To solve this pair of equations using the elimination method, we'll manipulate the equations so that when we add them together, one of the variables gets eliminated.

First, let's rearrange the second equation to isolate x:
3x = 2y - 4
Divide both sides of the equation by 3:
x = (2y - 4)/3

Now, we can substitute this expression for x into the first equation:
4x - 3y = -4
4((2y - 4)/3) - 3y = -4

Next, simplify the equation:
(8y - 16)/3 - 3y = -4
Multiply all terms by 3 to eliminate the denominator:
8y - 16 - 9y = -12

Combine like terms:
-y - 16 = -12
Add 16 to both sides of the equation:
-y = 4
Multiply both sides by -1:
y = -4

Now that we have the value of y, we can substitute it back into one of the original equations to solve for x. Let's use the second equation:
3x = 2y - 4
Replace y with -4:
3x = 2(-4) - 4
3x = -8 - 4
3x = -12
Divide both sides by 3:
x = -12/3
x = -4

Therefore, the solution to the pair of equations is x = -4 and y = -4.

To solve this pair of equations by the elimination method, we need to eliminate one of the variables (either x or y) by adding or subtracting the two equations.

Let's start by multiplying the second equation by 4, so that the coefficients of x in both equations will be the same:

4(3x) = 4(2y-4)
12x = 8y - 16

Now, we can use the first equation and the modified second equation to eliminate y.
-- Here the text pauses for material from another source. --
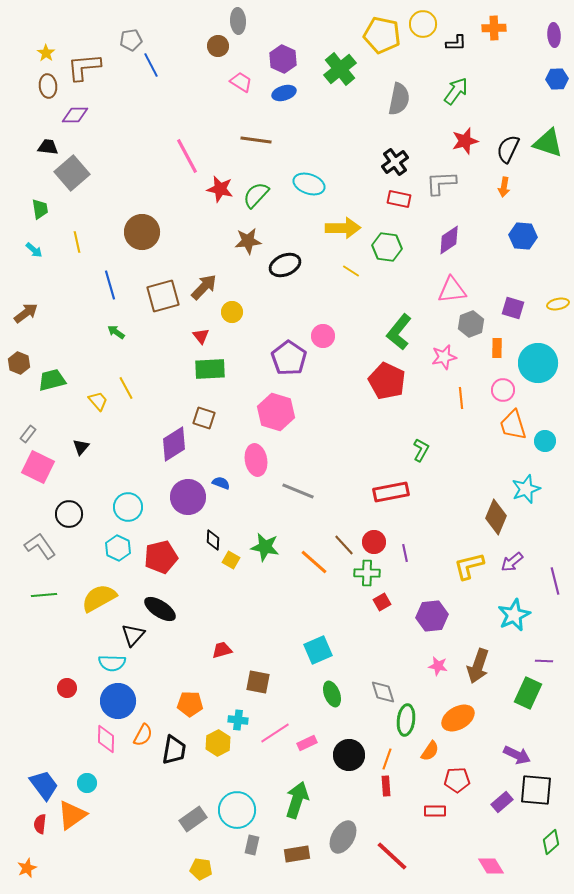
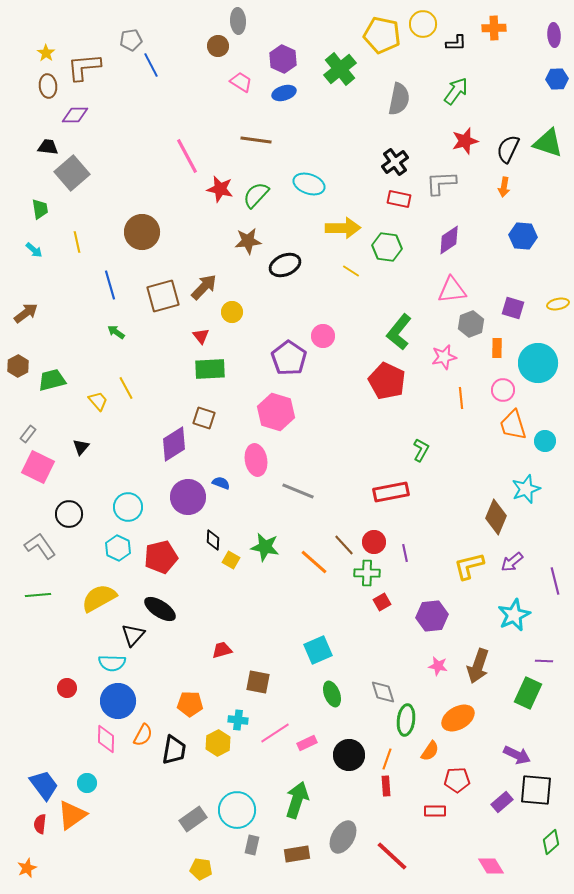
brown hexagon at (19, 363): moved 1 px left, 3 px down; rotated 10 degrees clockwise
green line at (44, 595): moved 6 px left
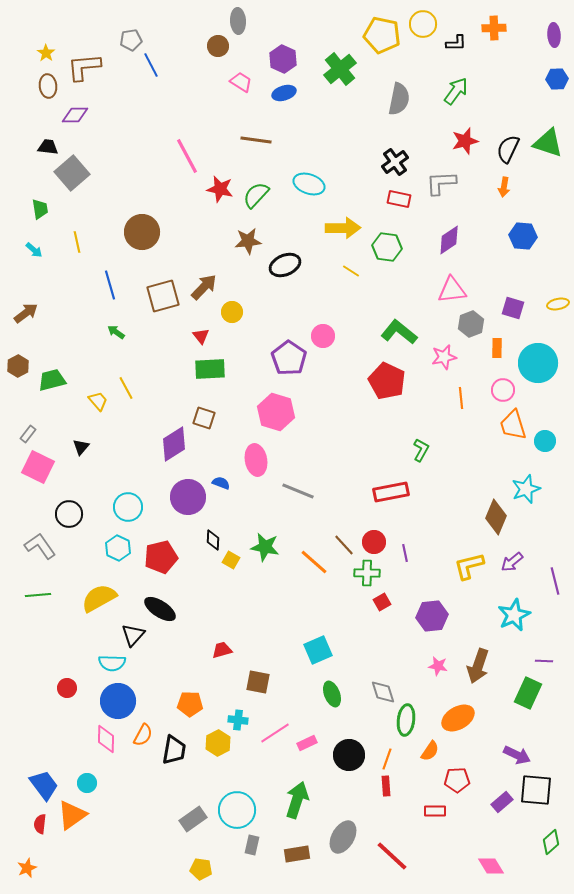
green L-shape at (399, 332): rotated 90 degrees clockwise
We can subtract the first equation from the modified second equation:

(12x) - (4x-3y) = (8y - 16) - (-4)

Simplifying this equation gives us:

12x - 4x + 3y = 8y + 4

Combine the like terms:

8x + 3y = 8y + 4

To eliminate the variable y, we can subtract 3y from both sides of the equation:

8x = 8y - 3y + 4

Simplifying further:

8x = 5y + 4

Now, we have a new equation with only one variable, x. To solve for x, we can rearrange the equation:

8x - 5y = 4

This equation can be plugged back into either of the original equations to find the value of y. Let's use the first equation:

4x - 3y = -4

Rearranging this equation to solve for y:

-3y = -4 - 4x
y = (-4 - 4x) / -3

Now, we have expressions for both x and y, so we can solve for their values.